11 Responses to “Critical Distance”

  1. Sly Says:

    I really like the information on critical distance.
    The story of your boy and the bully is a sad and typical story that also has a good ending. I’m glad he learned to fight back and used the critical distance properly.

  2. Kim Says:

    What is Critical Distance? The distance between you and an attacker. If the attacker has no weapon, then the “critical distance” would be if the attacker got within arms length of you. If they have a knife, bat, etc, then your critical distance is extended. Critical distance is the “safe zone” perimeter beteween you and a possible attack. If that critical distance is compromised, and you have no other means of escape, you must defend yourself. You dont wait to be bumped in the chest, you dont wait to try and talk your way out of it (that process should have already happened) and you dont wait for them to throw the first punch. Once your critical distance has been breached, you are under attack! You do not have time to try and evaluate the situation on whether or not this person is going to inflict bodily harm. You must respond quickly by becoming the attacker yourself. Leave nothing to chance when it comes to your safety. Unfortunatley, I learned this the hard way. Even though the first words my instructor said, at my first lesson, was “critical distance” I let my guard down one evening. The condensed version is I allowed this person to enter my critical distance. I didnt move away and I didnt respond the way I was trained. I was hit hard in the head. The blow to my head spun me around with my backside now facing my attacker. I reacted with a text-book rear kick. The kick knocked the attacker on his back and gasping for air. Two transit cops had witnessed the whole attack. They arrested the guy for assault. I had successfully defended myself, but I broke the number one rule. I allowed this guy to enter my critical distance and did nothing about it. Critical distance is the most important factor when it comes to hand-to-hand combat, no matter what discipline you train under. Mr. Zimmer is a very wise and experienced martial artist, and oh yea, he wasnt very pleased to find out one of his students got hit in the head because the rule of critical distance was disregaurded. It will NEVER happen again!!

  3. John W. Zimmer Says:

    Great post and very detailed Kim. Thanks for pointing out the obivous (I wish)! If people would just realize that the time for talking ends when an aggressor steps into your critical distance – bullys would not get the drop on anyone! To use boxing lingo.. you can stick or move… meaning you can attack or get out of the way if someone steps close enough to hit you.
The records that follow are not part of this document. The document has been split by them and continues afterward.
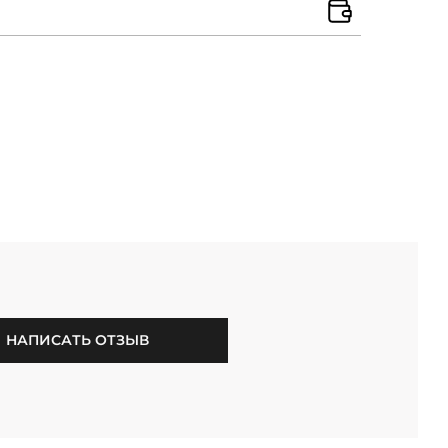
НАПИСАТЬ ОТЗЫВ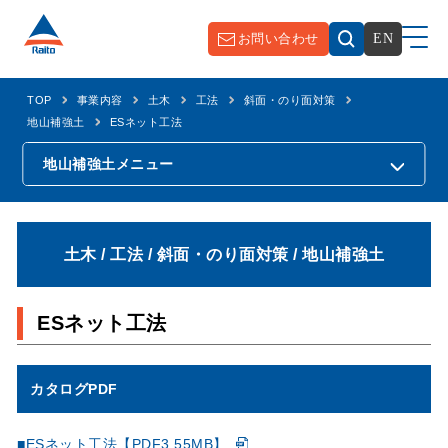
お問い合わせ
EN
TOP
事業内容
土木
工法
斜面・のり面対策
地山補強土
ESネット工法
地山補強土
メニュー
土木 / 工法 / 斜面・のり面対策 / 地山補強土
ESネット工法
カタログPDF
■ESネット工法【PDF3.55MB】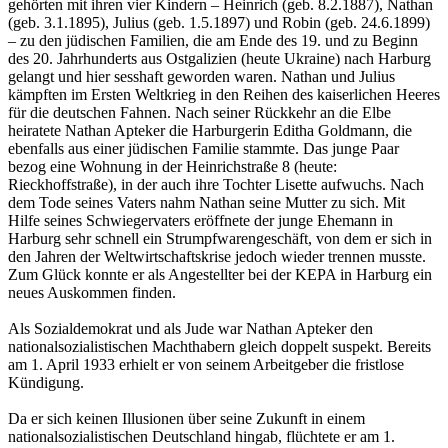
gehörten mit ihren vier Kindern – Heinrich (geb. 8.2.1887), Nathan
(geb. 3.1.1895), Julius (geb. 1.5.1897) und Robin (geb. 24.6.1899)
– zu den jüdischen Familien, die am Ende des 19. und zu Beginn
des 20. Jahrhunderts aus Ostgalizien (heute Ukraine) nach Harburg
gelangt und hier sesshaft geworden waren. Nathan und Julius
kämpften im Ersten Weltkrieg in den Reihen des kaiserlichen Heeres
für die deutschen Fahnen. Nach seiner Rückkehr an die Elbe
heiratete Nathan Apteker die Harburgerin Editha Goldmann, die
ebenfalls aus einer jüdischen Familie stammte. Das junge Paar
bezog eine Wohnung in der Heinrichstraße 8 (heute:
Rieckhoffstraße), in der auch ihre Tochter Lisette aufwuchs. Nach
dem Tode seines Vaters nahm Nathan seine Mutter zu sich. Mit
Hilfe seines Schwiegervaters eröffnete der junge Ehemann in
Harburg sehr schnell ein Strumpfwarengeschäft, von dem er sich in
den Jahren der Weltwirtschaftskrise jedoch wieder trennen musste.
Zum Glück konnte er als Angestellter bei der KEPA in Harburg ein
neues Auskommen finden.
Als Sozialdemokrat und als Jude war Nathan Apteker den
nationalsozialistischen Machthabern gleich doppelt suspekt. Bereits
am 1. April 1933 erhielt er von seinem Arbeitgeber die fristlose
Kündigung.
Da er sich keinen Illusionen über seine Zukunft in einem
nationalsozialistischen Deutschland hingab, flüchtete er am 1.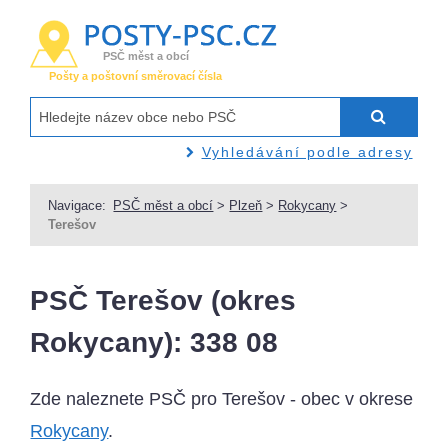
PSČ měst a obcí
Pošty a poštovní směrovací čísla
Vyhledávání podle adresy
Navigace:
PSČ měst a obcí
>
Plzeň
>
Rokycany
>
Terešov
PSČ Terešov (okres
Rokycany): 338 08
Zde naleznete PSČ pro Terešov - obec v okrese
Rokycany
.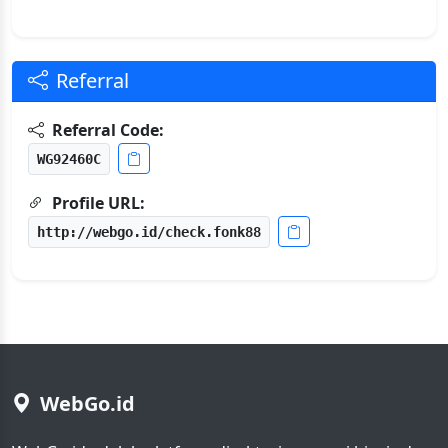
Referral
Referral Code:
WG92460C
Profile URL:
http://webgo.id/check.fonk88
WebGo.id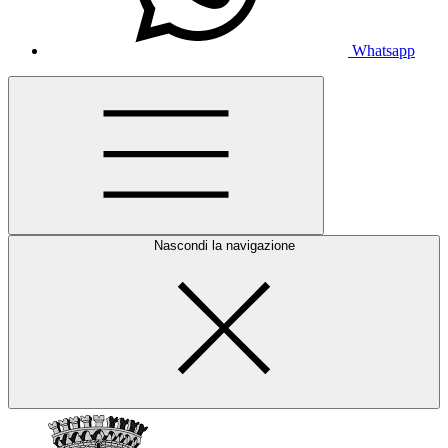
Whatsapp
Nascondi la navigazione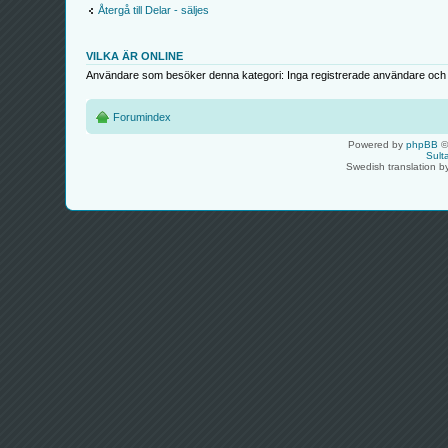
Återgå till Delar - säljes
VILKA ÄR ONLINE
Användare som besöker denna kategori: Inga registrerade användare och 
Forumindex
Powered by
phpBB
©
Sult
Swedish translation 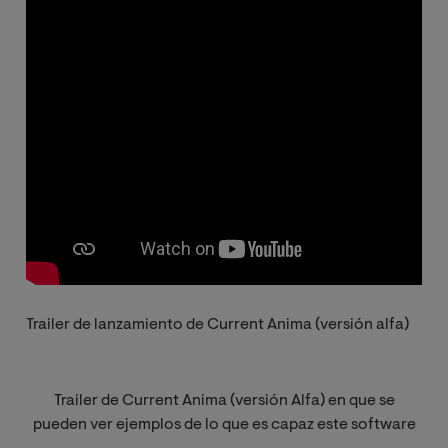
Trailer de lanzamiento de Current Anima (versión alfa)
Trailer de Current Anima (versión Alfa) en que se
pueden ver ejemplos de lo que es capaz este software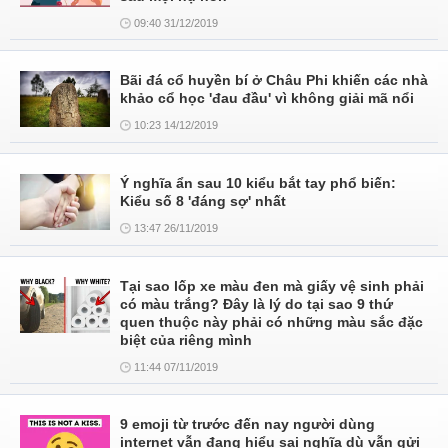
09:40 31/12/2019
Bãi đá cổ huyền bí ở Châu Phi khiến các nhà
khảo cổ học 'đau đầu' vì không giải mã nổi
10:23 14/12/2019
Ý nghĩa ẩn sau 10 kiểu bắt tay phổ biến:
Kiểu số 8 'đáng sợ' nhất
13:47 26/11/2019
Tại sao lốp xe màu đen mà giấy vệ sinh phải
có màu trắng? Đây là lý do tại sao 9 thứ
quen thuộc này phải có những màu sắc đặc
biệt của riêng mình
11:44 07/11/2019
9 emoji từ trước đến nay người dùng
internet vẫn đang hiểu sai nghĩa dù vẫn gửi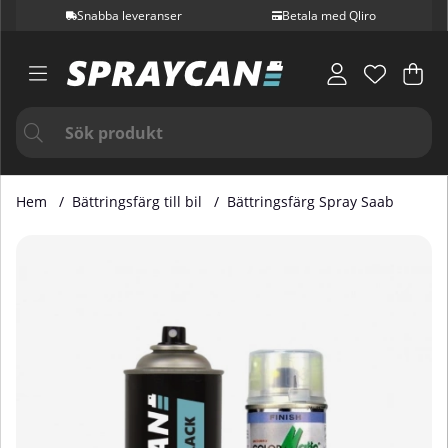
Snabba leveranser
Betala med Qliro
Var
Ant
.
Hem
Bättringsfärg till bil
Bättringsfärg Spray Saab
Produktbilder Bättringsfärg Spray Saab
    Thanks for the contribution Kim!

    John W. Zimmer

  4. Dave Says:

    Unfortunately Kim the”don’t wait to try and talk your way out of it” is a good way for most guys to end up in jail. Police will almost always arrest a male if he is the first to strike and especially if he struck first and is the victor.

  5. John W. Zimmer Says:

    Good point Dave. Cops have a tough job trying to discern who is actually as fault when they roll on a location but I’ve found that keeping the critical distance as the most important thing in any altercation.
    In this case a guy was getting aggressive while he was on a pay phone (with a few too many beers in him) and he responded aggressively verbally (while the guy was right next to him). Kim got blind sided and luckily came out ok with his spinning rear.
    The proper response would have been to keep the guy out of his distance by backing up or challenging him before he got too close. Either way if the guy came at him swinging – he is within his rights to defend himself – no matter who connected first.
    Nothing works right with no distance – the first one to attack generally wins unless they are incompetent.
    So the police might end up arresting the victor but I would argue that it is better to be safe and have some legal troubles then not reacting when someone is inside of your defensible space. At least in California – one is held to a reasonable man standard so if your logic (and attitude) makes sense either the cop or DA will understand before it gets too far.

  6. Zara Says:

    Very interesting article, while I come from an almost exclusively defensive art (we do not focus on attack) one of the most important things I was taught is the concept of maai or distance. Basically it’s the same as what John calls critical distance: before any attack can be made the attacker must first be able to reach you and this means moving towards you. If you change this distance he will be forced to step in closer and this usually means he’ll start reaching and thus extending too far. The most dangerous situations are those where the attacker is standing very close to you: if he attacks you there you’ll have little time or opportunity to react (covering up would be your best option at this point) and since action is faster than reaction your chances of a successful defense are slim at best. In unarmed combat this is dangerous, when there’s a weapon involved it can be lethal. I don’t care if you have 40 years worth of experience in the MA: if you don’t see it coming or you did not have time to react because he was too close you’re dead. That’s why cops are taught to immediately disengage when they see a knife in somebody’s hand and to defend any attack first before moving away and drawing their firearm (you need at least 8 to 9 meters distance between a knife-man and yourself before you can draw, aim and fire your weapon without getting stabbed in the process).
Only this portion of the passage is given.